In his 1980 hit song, "Same Auld Lang Syne," the late singer-songwriter Dan Fogelberg offers up a melancholic nostalgia. The autobiographical lyrics detail a chance encounter with an old girlfriend over the holidays. The pair catch up over beer and compare what's gone right in their lives and what's gone wrong. In the end, they part ways. If you listen closely to the song, the final chord in the lyrics never resolves. We are left with the picture of the singer standing in the rain, longing for what once was and wondering about what could have been.

I have often felt this way on New Year's Eve. I think about what is over and done with. I think about things left undone, words left unsaid, and loved ones who didn't make  it to ring in the new year.

But this year gives me the opportunity to try something different. It's not only the end of the year, but the end of a decade. Time to take stock and look at accomplishments. To be sure, the 2010s is not a decade I'd care to repeat, but along with the struggles came triumphs.
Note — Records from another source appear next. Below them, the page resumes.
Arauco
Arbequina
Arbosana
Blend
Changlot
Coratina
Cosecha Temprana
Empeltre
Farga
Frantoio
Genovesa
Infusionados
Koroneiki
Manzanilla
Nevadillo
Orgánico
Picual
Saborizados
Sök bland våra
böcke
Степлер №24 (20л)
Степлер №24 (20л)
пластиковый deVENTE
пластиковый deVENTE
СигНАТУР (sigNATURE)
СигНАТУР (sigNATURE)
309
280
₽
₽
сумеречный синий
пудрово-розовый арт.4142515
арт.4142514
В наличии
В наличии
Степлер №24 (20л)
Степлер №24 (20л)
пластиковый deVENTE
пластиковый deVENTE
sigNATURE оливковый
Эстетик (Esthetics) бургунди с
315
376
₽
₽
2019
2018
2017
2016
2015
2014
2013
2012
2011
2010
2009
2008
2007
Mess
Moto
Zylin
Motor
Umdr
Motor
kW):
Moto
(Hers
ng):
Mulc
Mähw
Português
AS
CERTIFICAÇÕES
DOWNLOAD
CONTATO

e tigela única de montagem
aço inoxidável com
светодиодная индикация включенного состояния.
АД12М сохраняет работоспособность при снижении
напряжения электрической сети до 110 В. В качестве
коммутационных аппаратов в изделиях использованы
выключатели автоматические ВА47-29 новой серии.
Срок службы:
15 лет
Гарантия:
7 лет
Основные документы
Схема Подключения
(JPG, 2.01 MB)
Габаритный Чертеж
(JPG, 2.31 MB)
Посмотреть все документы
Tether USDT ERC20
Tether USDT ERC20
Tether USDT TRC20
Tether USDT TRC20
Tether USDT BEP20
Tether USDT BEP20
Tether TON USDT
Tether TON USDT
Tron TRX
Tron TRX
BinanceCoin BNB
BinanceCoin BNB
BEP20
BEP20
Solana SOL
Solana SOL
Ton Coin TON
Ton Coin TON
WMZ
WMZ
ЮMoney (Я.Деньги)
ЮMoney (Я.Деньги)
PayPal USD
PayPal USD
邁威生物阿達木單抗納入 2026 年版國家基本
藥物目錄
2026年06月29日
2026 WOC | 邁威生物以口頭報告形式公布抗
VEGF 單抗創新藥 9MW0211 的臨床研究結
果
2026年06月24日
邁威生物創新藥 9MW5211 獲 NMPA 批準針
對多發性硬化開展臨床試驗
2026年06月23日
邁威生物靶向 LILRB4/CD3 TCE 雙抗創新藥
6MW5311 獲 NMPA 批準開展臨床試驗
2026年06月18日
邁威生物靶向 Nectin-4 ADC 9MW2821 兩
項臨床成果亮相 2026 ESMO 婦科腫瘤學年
The middle of the decade found me fighting for my health. In 2013, I was suffering from an infection that necessitated the removal of part of my large intestine. I thought I was on the path to good health, but a year later I was diagnosed with breast cancer (you can read more about that by clicking on the topics in the left menu of the blog).
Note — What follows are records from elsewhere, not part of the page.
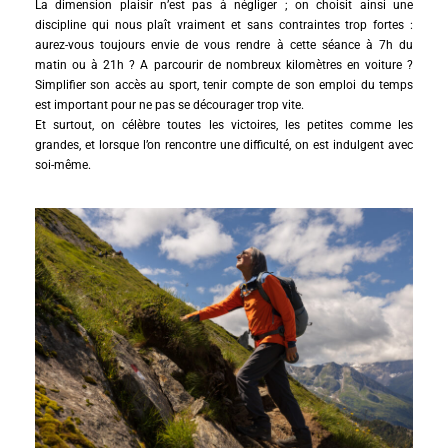
La dimension plaisir n’est pas à négliger ; on choisit ainsi une
discipline qui nous plaît vraiment et sans contraintes trop fortes :
aurez-vous toujours envie de vous rendre à cette séance à 7h du
matin ou à 21h ? A parcourir de nombreux kilomètres en voiture ?
Simplifier son accès au sport, tenir compte de son emploi du temps
est important pour ne pas se décourager trop vite.
Et surtout, on célèbre toutes les victoires, les petites comme les
grandes, et lorsque l’on rencontre une difficulté, on est indulgent avec
soi-même.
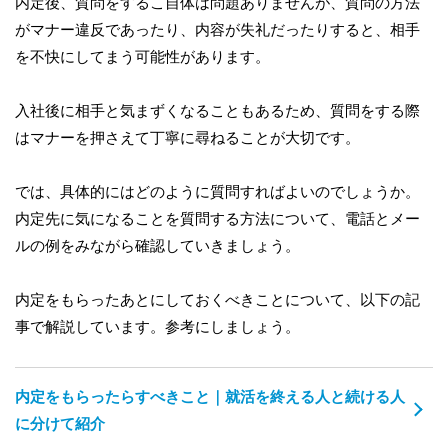
内定後、質問をするこ自体は問題ありませんが、質問の方法
がマナー違反であったり、内容が失礼だったりすると、相手
を不快にしてまう可能性があります。
入社後に相手と気まずくなることもあるため、質問をする際
はマナーを押さえて丁寧に尋ねることが大切です。
では、具体的にはどのように質問すればよいのでしょうか。
内定先に気になることを質問する方法について、電話とメー
ルの例をみながら確認していきましょう。
内定をもらったあとにしておくべきことについて、以下の記
事で解説しています。参考にしましょう。
内定をもらったらすべきこと｜就活を終える人と続ける人
に分けて紹介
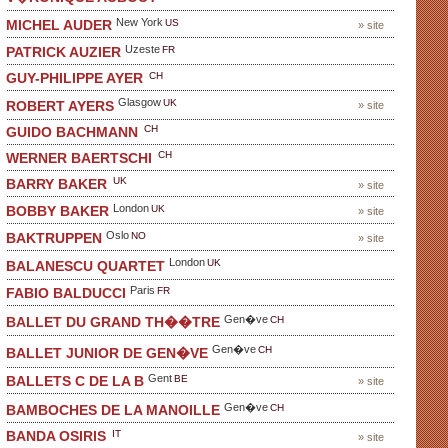
New York
US
MICHEL AUDER
» site
Uzeste
FR
PATRICK AUZIER
CH
GUY-PHILIPPE AYER
Glasgow
UK
ROBERT AYERS
» site
CH
GUIDO BACHMANN
CH
WERNER BAERTSCHI
UK
BARRY BAKER
» site
London
UK
BOBBY BAKER
» site
Oslo
NO
BAKTRUPPEN
» site
London
UK
BALANESCU QUARTET
Paris
FR
FABIO BALDUCCI
Gen�ve
CH
BALLET DU GRAND TH��TRE
Gen�ve
CH
BALLET JUNIOR DE GEN�VE
Gent
BE
BALLETS C DE LA B
» site
Gen�ve
CH
BAMBOCHES DE LA MANOILLE
IT
BANDA OSIRIS
» site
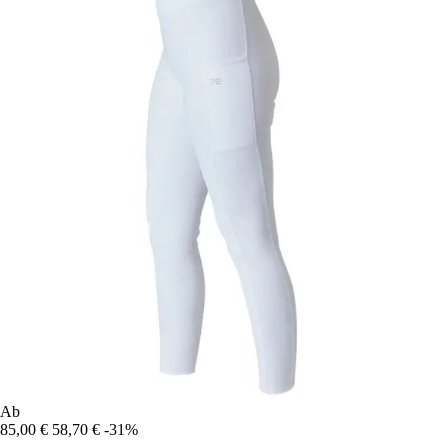
Ab
85,00 €
58,70 €
-31%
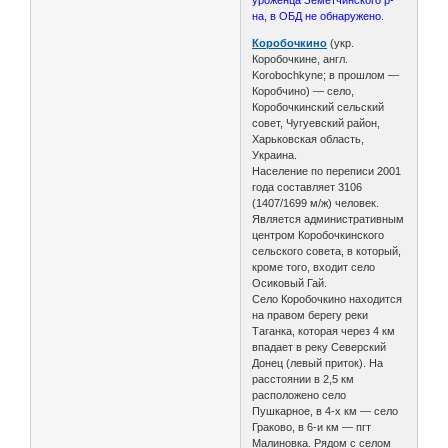
на, в ОБД не обнаружено.
Коробочкино
(укр.
Коробочкине, англ.
Korobochkyne; в прошлом —
Коробчино) — село,
Коробочкинский сельский
совет, Чугуевский район,
Харьковская область,
Украина.
Население по переписи 2001
года составляет 3106
(1407/1699 м/ж) человек.
Является административным
центром Коробочкинского
сельского совета, в который,
кроме того, входит село
Осиковый Гай.
Село Коробочкино находится
на правом берегу реки
Таганка, которая через 4 км
впадает в реку Северский
Донец (левый приток). На
расстоянии в 2,5 км
расположено село
Пушкарное, в 4-х км — село
Граково, в 6-и км — пгт
Малиновка. Рядом с селом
Over the next two years, I had a bilateral mastectomy and reconstruction. What I remember vividly is the hot, sharp pain I was in for months. But just as vivid is the late fall morning when I woke up feeling just a little bit better. The lesson: Nothing lasts forever, not pain, not bad times. Life is a circle.I learned just how strong I am, and I'm currently set up to meet any challenge that lies ahead.

By 2017 I was dissatisfied in the job I'd held since 2005, a scary place to be in your late 50s. I decided to try something new. I was scared. I thought a lot about the adage about old dogs and new tricks. I did it anyway and now do work that fulfills me in ways I didn't expect. The lesson: Jump in. The water's fine. I just needed to remind myself that I'm a good swimmer.

My husband and me in Paris, July 2019
The past 10 years have taught me to hold my family tighter. My stepfather died in 2011 and my mother now lives with me. It was a big adjustment for both of us, but this is the season of life we are in. I've watched other family members struggle with serious illnesses, heartbreak, and career challenges. The lesson: Take no day for granted. Do it now, whatever it is. Celebrate today. In my case, it meant taking a trip to Europe. Nike is right - Just Do It.

Midnight tonight will find me ringing in the new year with the same friends I've been doing this with for the past 20 years. We saw the millennium together. We partied like it was 1999 and wondered if it was the end of the world as we know it. It wasn't. We are lucky. We are all still here and in good health. Tonight "we'll take a cup of kindness yet/For Auld Lang Syne."

I will not wish you a happy new year. I wish you a new year that is filled with challenges met, strength, and contentment. Peace.